Studies of patients with comorbid psychosis suggested that atypical antipsychotics, especially clozapine, may decrease alcohol and drug use disorders. Studies of patients without comorbid psychosis suggested that atypical antipsychotics be beneficial in treating alcohol dependence in some alcoholic subpopulations, but may not be effective in treating stimulant dependence and aggravated the condition in some cases.

This review addressed an unclear review question using clearly reported study selection criteria. Only two databases were searched, which increased risks of publication bias and missing studies. Search terms were reported. No assessment of publication bias was reported and so publication bias could not be ruled out. Many details from the included studies were reported and these assisted in the assessment of generalisability. The included study designs appeared to contain low risks of bias. The number of reviewers involved at each stage of the review process was not reported, so risks of reviewer error and bias could not be ruled out. Use of a narrative synthesis appeared appropriate given the clinical heterogeneity of the included studies.

Uncertainty regarding the review process, a lack of formal quality assessment and clinical heterogeneity of the included studies mean that the conclusions should be interpreted with caution.

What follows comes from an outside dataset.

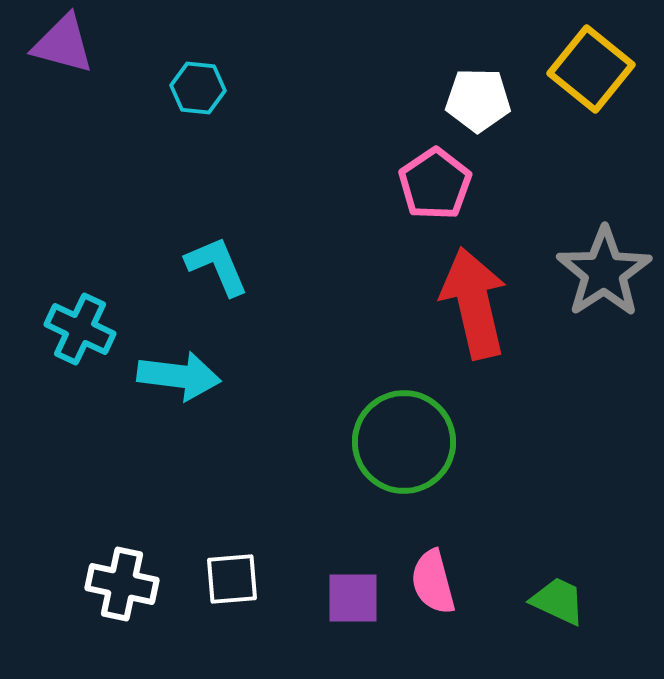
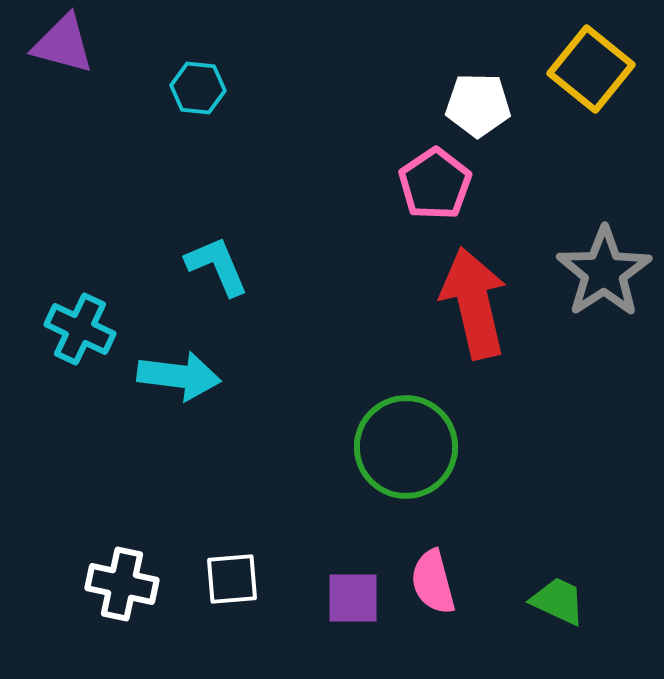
white pentagon: moved 5 px down
green circle: moved 2 px right, 5 px down
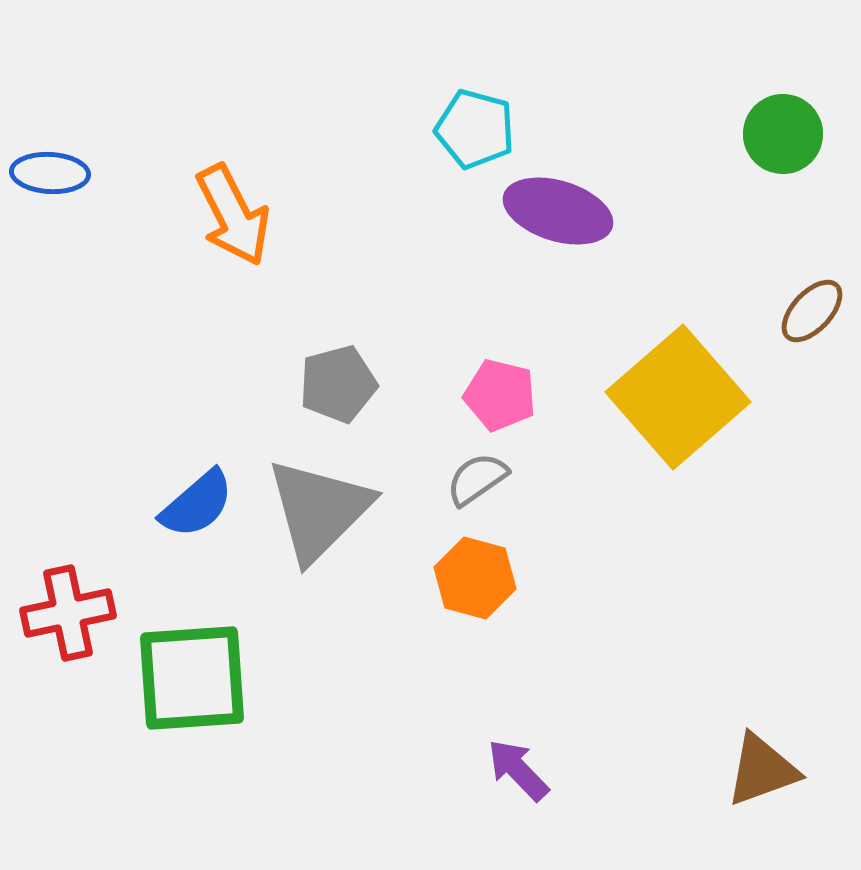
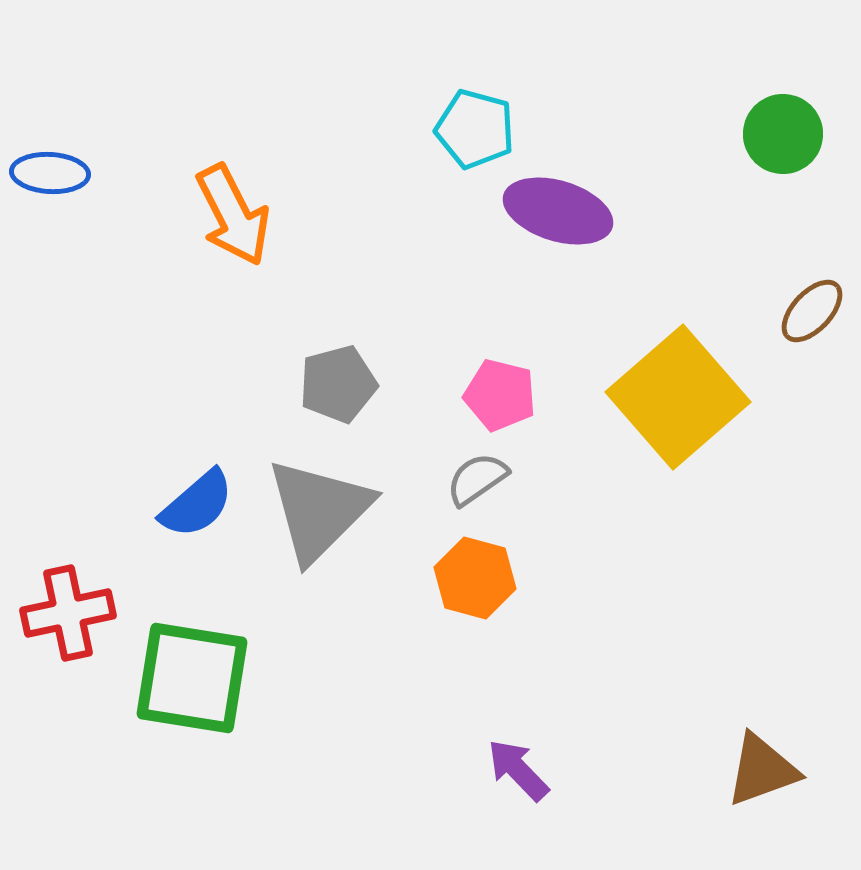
green square: rotated 13 degrees clockwise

Practice: The authors stated that physicians should note that antipsychotic agents were useful for treatment of stimulant-induced psychotic disorders, but should be cautious when using them at high doses for the long-term treatment of substance use disorders in stimulant users.

Research: The authors stated that further long-term large-scale studies were required to assess the effectiveness of clozapine on alcohol and cannabis dependence in comorbid psychosis patients. Large randomised trials were needed to determine the precise impact of atypical antipsychotic agents on stimulant dependence in comorbid psychosis patients. Studies were needed to investigate which groups of patients without comorbid conditions may benefit most from antipsychotics.

One author was funded by a Junior 1 researcher scholarship from Fonds de Recherche en Santé du Québec.

This is a critical abstract of a systematic review that meets the criteria for inclusion on DARE. Each critical abstract contains a brief summary of the review methods, results and conclusions followed by a detailed critical assessment on the reliability of the review and the conclusions drawn.